This volume features current linguistic theories and focuses on understanding in communication, elaborated in modern Russian linguistics. What makes the volume unique is that it offers ideas which accentuate the paradigms that significantly differ from those which are in the focus of, or being cultivated in, European linguistic schools or American grammatical traditions. The volume is intended as a comprehensive introduction to East European linguistic thought, which will be interesting to Western Europe-based paradigms, and promotes views that may boost new perspectives in linguistic research.
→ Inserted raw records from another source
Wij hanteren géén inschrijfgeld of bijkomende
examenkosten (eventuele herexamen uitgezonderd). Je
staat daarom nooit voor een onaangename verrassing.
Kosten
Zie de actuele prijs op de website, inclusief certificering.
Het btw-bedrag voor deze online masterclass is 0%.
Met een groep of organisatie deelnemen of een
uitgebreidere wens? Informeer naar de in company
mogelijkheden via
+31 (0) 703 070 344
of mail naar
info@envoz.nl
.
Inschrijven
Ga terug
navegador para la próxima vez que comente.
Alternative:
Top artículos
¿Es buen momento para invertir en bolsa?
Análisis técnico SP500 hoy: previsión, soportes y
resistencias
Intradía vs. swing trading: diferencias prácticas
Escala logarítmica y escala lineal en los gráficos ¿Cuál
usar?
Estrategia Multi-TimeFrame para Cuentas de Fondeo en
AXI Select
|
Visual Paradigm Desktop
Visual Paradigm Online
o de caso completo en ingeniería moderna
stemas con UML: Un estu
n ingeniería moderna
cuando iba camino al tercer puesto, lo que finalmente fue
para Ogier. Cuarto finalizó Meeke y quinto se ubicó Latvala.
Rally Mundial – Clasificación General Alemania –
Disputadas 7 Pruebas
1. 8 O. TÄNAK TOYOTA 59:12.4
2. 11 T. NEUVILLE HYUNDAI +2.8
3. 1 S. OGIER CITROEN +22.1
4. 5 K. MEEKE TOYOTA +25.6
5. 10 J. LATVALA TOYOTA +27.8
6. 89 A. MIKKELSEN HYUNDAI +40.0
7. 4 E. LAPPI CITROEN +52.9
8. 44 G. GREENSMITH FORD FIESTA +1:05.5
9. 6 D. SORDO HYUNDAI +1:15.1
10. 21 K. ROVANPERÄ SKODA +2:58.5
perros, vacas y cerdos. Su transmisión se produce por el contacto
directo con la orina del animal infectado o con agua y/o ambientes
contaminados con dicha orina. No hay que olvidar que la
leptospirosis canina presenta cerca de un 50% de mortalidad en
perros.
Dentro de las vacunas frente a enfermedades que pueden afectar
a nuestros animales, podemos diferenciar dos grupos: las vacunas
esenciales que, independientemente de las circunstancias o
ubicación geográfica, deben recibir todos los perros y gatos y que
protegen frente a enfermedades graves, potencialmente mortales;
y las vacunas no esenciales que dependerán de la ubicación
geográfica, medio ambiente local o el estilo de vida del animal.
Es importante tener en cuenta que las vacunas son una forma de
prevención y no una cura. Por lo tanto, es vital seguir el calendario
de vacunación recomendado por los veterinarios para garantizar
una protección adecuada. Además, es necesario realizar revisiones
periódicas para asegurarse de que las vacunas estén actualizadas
|Publisher:||Cambridge Scholars Publishing|
About the Author
Elena Borisova graduated from Moscow State University (structural and applied linguistics) in 1977 and completed her post-graduate studies in 1977-80. She spent 20 years at the Pushkin Russian Language Institute, then gained experience in advertising. Her PhD (candidate) thesis focused on the semantics of Russian modal particles; her second (doctoral) thesis concerned the semantic models and forming fixed collocations. Since 2008, she has been a Professor at the Moscow City Teachers' Training University, where she teaches the theory of communication, new trends in linguistics, and the language of advertising. Borisova is an author of several handbooks on Russian in use, and books and articles on semantics, pragmatics and perlocutive linguistics (language of mass-media, politics and advertising). She has been an organizer of the Understanding by Communication conferences since 2002. Olga Souleimanova graduated from St. Petersburg University. Her candidate thesis (1987) dealt with semantic types of nouns and their determiners (all/whole, and the Russian ves'/tselyj); her doctoral thesis (2000) focused on semantics of Russian impersonal sentences. She is currently a Professor at the Moscow City Teachers' Training University, where she teaches language theory and translation studies. Her research priorities focus on cognitive studies (lexical and syntactical semantics of natural language) and research techniques (linguistic experiment). She is author of Problems of Russian Syntax: Semantics of Russian Impersonal Sentences (Moscow: 1999); and co-author of Grammatical Aspects of Translation (Moscow: 2010; 2nd edition, 2011) and Stylistic Aspects of Translation (Moscow, 2011).